== Segment start ==

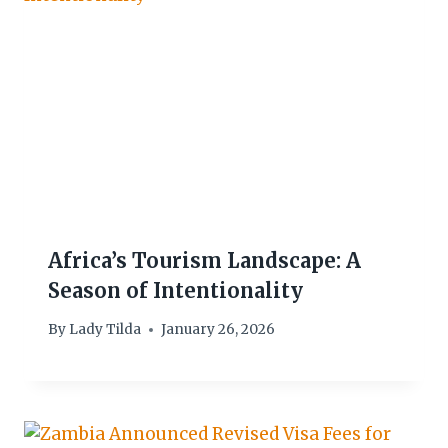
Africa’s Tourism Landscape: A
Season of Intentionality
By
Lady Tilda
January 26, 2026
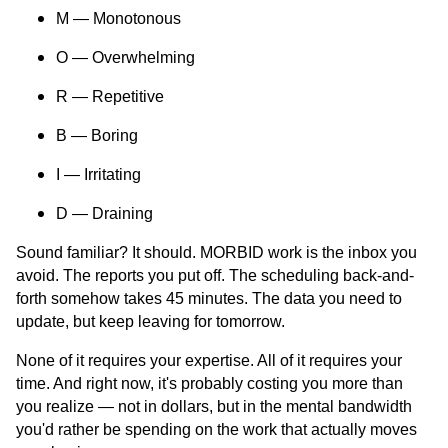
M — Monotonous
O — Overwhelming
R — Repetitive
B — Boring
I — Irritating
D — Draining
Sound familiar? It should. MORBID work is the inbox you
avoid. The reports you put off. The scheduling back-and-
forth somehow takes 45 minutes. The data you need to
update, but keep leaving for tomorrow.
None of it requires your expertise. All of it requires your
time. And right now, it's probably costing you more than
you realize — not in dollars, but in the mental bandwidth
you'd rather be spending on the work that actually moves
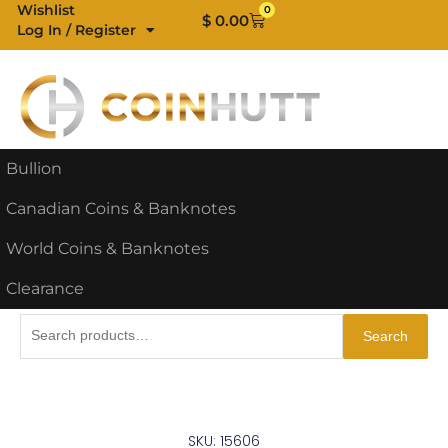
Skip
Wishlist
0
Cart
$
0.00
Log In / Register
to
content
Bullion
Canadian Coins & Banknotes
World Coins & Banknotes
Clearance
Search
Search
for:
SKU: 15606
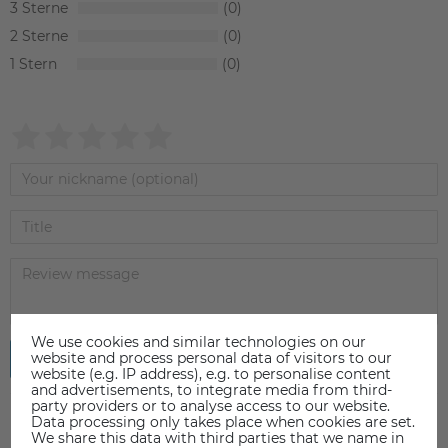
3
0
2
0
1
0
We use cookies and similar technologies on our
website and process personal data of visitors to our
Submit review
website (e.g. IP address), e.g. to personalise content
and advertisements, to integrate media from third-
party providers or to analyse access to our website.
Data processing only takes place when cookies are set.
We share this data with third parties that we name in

== Segment end ==

> **Work to be completed**:
Copy out, from the material above, each line in which the string "takes" is found.

> **Answer to this problem**:
forth somehow takes 45 minutes. The data you need to
Data processing only takes place when cookies are set.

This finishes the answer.